* _What to produce_
Exactly the lines from the one that contains "Cimacan siapa yang suka merokok? kurangi" through the end of the material below are to be output, the first and last included.

* _Given information_

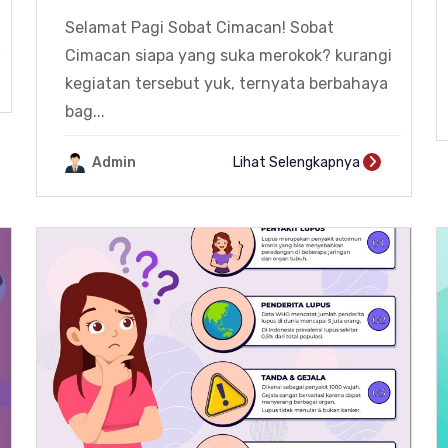
Selamat Pagi Sobat Cimacan! Sobat
Cimacan siapa yang suka merokok? kurangi
kegiatan tersebut yuk, ternyata berbahaya
bag...
Admin
Lihat Selengkapnya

* _Task result_
Cimacan siapa yang suka merokok? kurangi
kegiatan tersebut yuk, ternyata berbahaya
bag...
Admin
Lihat Selengkapnya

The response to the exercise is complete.